Link Compression With link compression, the entire frame— both protocol header and payload—is compressed. This form of compression is typically used in local area network (LAN)–only or legacy-only environments. However, this method requires error-correction and packet-sequencing software, which adds to the processing overhead already introduced by link compression and results in increased packet delays.

Also, like TCP/IP header compression, link compression requires hop-by-hop compression and decompression, so processor loading and packet delays occur at each router node the data traverses. With link compression, a single data compression vocabulary dictionary or history buffer is maintained for all virtual circuits compressed over the WAN link. This buffer holds a running history about what data have been transmitted to help make future transmissions more efficient.

To obtain optimal compression ratios, the history buffer must be large, requiring a significant amount of memory. The vocabulary dictionary resets at the end of each frame. This technique offers lower compression ratios than multichannel, multihistory buffer (vocabulary) data-compression methods. This is particularly true when transmitting mixed LAN and serial protocol traffic over the WAN link and frame sizes are 2 kilobytes or less. This translates into higher costs, but if more memory is added to get better ratios, this increases the upfront cost of the solution.

Mixed-Channel Payload Data Compression By using separate history buffers or vocabularies for each virtual circuit, multichannel payload data compression can yield higher compression ratios that require much less memory than other data-compression methods. This is particularly true in cases where mixed LAN and serial protocol traffic traverses the network.

Higher compression ratios translate into lower WAN bandwidth requirements and greater cost savings. But performance varies because vendors define payload data compression differently. Some consider it to be compression of everything that follows the IP header. However, the IP header can be a significant number of bytes. For overall compression to be effective, header compression must be applied. This adds to the processing burden of the CPU and increases packet delays.

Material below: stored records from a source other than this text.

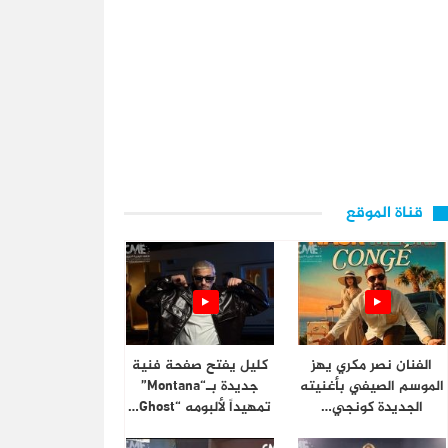
قناة الموقع
الفنان نصر مكري يهز
كليل يفتح صفحة فنية
الموسم الصيفي بأغنيته
جديدة بـ“Montana”
الجديدة كونجي…
تمهيداً لألبومه “Ghost…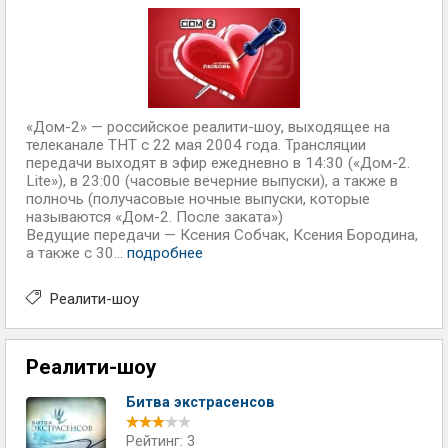
«Дом-2» — российское реалити-шоу, выходящее на
телеканале ТНТ с 22 мая 2004 года. Трансляции
передачи выходят в эфир ежедневно в 14:30 («Дом-2.
Lite»), в 23:00 (часовые вечерние выпуски), а также в
полночь (получасовые ночные выпуски, которые
называются «Дом-2. После заката»)
Ведущие передачи — Ксения Собчак, Ксения Бородина,
а также с 30...
подробнее
Реалити-шоу
Реалити-шоу
Битва экстрасенсов
Рейтинг: 3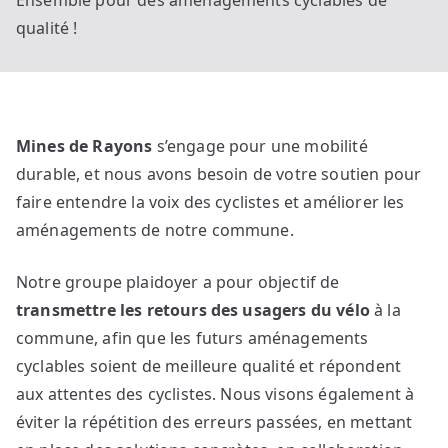
Ensemble pour des aménagements cyclables de
qualité !
Mines de Rayons
s’engage pour une mobilité
durable, et nous avons besoin de votre soutien pour
faire entendre la voix des cyclistes et améliorer les
aménagements de notre commune.
Notre groupe plaidoyer a pour objectif de
transmettre les retours des usagers du vélo
à la
commune, afin que les futurs aménagements
cyclables soient de meilleure qualité et répondent
aux attentes des cyclistes. Nous visons également à
éviter la répétition des erreurs passées, en mettant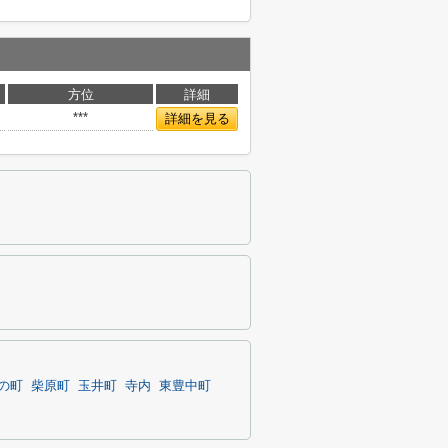
方位
詳細
***
詳細を見る
の町
柴原町
玉井町
寺内
東豊中町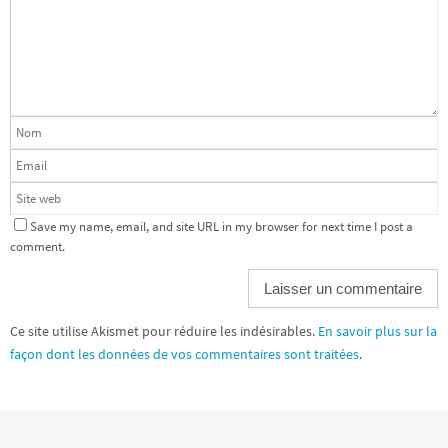
Save my name, email, and site URL in my browser for next time I post a
comment.
Ce site utilise Akismet pour réduire les indésirables.
En savoir plus sur la
façon dont les données de vos commentaires sont traitées
.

External Data Compression Solutions Bridges and routers can perform data compression with optional software or add on hardware modules. While compression can be implemented via software, hardware-based compression off-loads the bridge/router’s main processor to deliver even higher levels of throughput.

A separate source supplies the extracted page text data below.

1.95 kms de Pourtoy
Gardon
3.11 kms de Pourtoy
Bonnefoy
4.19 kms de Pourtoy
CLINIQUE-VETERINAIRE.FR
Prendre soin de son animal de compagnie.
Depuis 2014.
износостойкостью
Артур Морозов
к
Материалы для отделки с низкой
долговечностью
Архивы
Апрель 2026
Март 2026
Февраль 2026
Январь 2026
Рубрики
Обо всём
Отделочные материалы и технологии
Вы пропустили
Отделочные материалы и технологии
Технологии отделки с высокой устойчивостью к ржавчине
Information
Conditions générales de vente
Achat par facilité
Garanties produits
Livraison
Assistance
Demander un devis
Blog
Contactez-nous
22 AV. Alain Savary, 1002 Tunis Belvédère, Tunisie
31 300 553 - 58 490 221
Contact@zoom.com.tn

With a data-compression module, the compression process can occur without as much processing delay as a software solution. The use of a separate digital signal processor (DSP) for data compression, instead of the software-only approach, enables the bridge/router to perform all its core functions without any performance penalty. This parallel-processing approach minimizes the packet delay that can occur when the router’s CPU is forced to handle all these tasks by itself.

If there is no vacant slot in the bridge/router for the addition of a data-compression module, there are two alternatives: the software-only approach or an external compression device. The software-only approach could bog down the overall performance of the router, since its processor would be used to implement compression in addition to core functions. Although an external data compression device would not bog down the router’s core functions, it means that one more device must be provisioned and managed at each remote site.

Data compression will become increasingly important to most organizations as the volume of data traffic at branch locations begins to exceed the capacity of the wide area links and as wireless services become available in the 2.4- and 5- GHz range. Multichannel payload solutions provide the highest compression ratios and reduce the number of packets transmitted across the network.

Reducing packet latency can be effectively achieved via a dedicated processor like a DSP and by employing end-to-end compression techniques rather than node-to-node compression/decompression. All these factors contribute to reducing bandwidth and equipment costs as well as improving the network response time for user applications.